As crianças foram levadas embora e ficaram apenas as mulheres bebendo e conversando. Jorge, abandonado a um canto, distraia-se com uma garrafa de uísque e cubos de água de coco congelada.

A mulher de saia e calcinha azul transparente, que havia mordido sua orelha, aproximou-se.

- E meu presente?

- Minha filha, fui contratado só para dar os presentes daquele saco...

Outra mulher se aproximou, tentando sentar na outra perna de Jorge:

- Já tá dando em cima do Papai Noel, piranha?

- Eu vi primeiro!

- Ele é velho...

- Mas é o único homem aqui!

- E aí, vovô? Topa pegar duas?

Jorge acordou com uma dor de cabeça terrível. Garrafas vazias esparramavam-se pelo chão; a seu lado, uma cartela de viagra faltando dois comprimidos; três mulheres nuas completavam a cena. Ergueu-se pesadamente e percebeu que da fantasia só mantinha os sapatos de ponta virada. De alguma forma, sabia onde era o banheiro da casa. Foi até o sanitário e percebeu as marcas de dentes em seu pênis, que doía terrivelmente.

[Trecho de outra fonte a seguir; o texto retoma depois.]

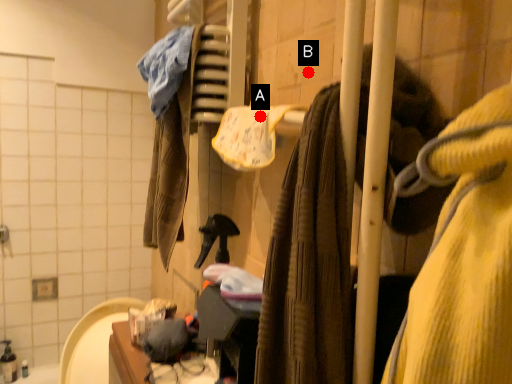 Question: Two points are circled on the image, labeled by A and B beside each circle. Which point is farther to the camera?

Choices:
 (A) A is further
 (B) B is further

Answer: (A) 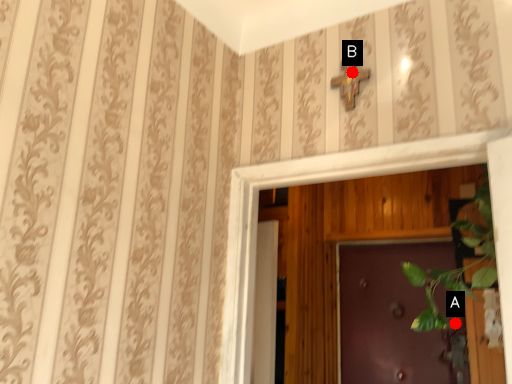 Question: Two points are circled on the image, labeled by A and B beside each circle. Which point is closer to the camera?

Olhou no espelho e notou que a barba havia sido reduzida a um cavanhaque, que o deixava com a aparência de um bode. Mas o terrível era o que estava escrito em sua careca: "Garanhão das Milicianas". Tentou apagar com água e sabão, mas a tinta parecia indelével. Para sua própria segurança, precisava esconder aquilo. Pegou uma toalha verde e a enrolou na cabeça.

Ao lado de onde estivera a toalha, pendurado em um gancho da parede, havia um roupão da mesma cor, que Jorge vestiu e amarrou na cintura.

Estava saindo do banheiro, quando ouviu alguém colocar uma chave na fechadura da porta da frente e correu para um dos quartos da casa. Ouviu a porta se abrir e a voz de Teresão gritando:

- Que porra é essa?! Cadê o puto do Papai Noel?! Vou matar esse desgraçado!

Jorge abriu a janela do quarto e pulou para fora da casa. Dois passos adiante e um muro baixo permitiram o acesso à rua. Estava caminhando na calçada quando lhe seguraram o braço:

- Você é o Papai Noel?! - era Teresão com uma pistola na mão.

- Não senhor! Eu sou um duende ajudante! - e alisou o cavanhaque.

- Sorte a sua. Mas corre que hoje eu não tô bom! - Teresão virou nos calcanhares e Jorge saiu correndo pela rua, de roupão e toalha verde enrolada na cabeça.

Já que estava naquela situação, achou por bem manter o disfarce - porque duende ajudante de Papai Noel também deseja Feliz Natal.

- Feliz Natal a todos! Feliz Natal a todos! - Gritava enquanto corria - Feliz Natal!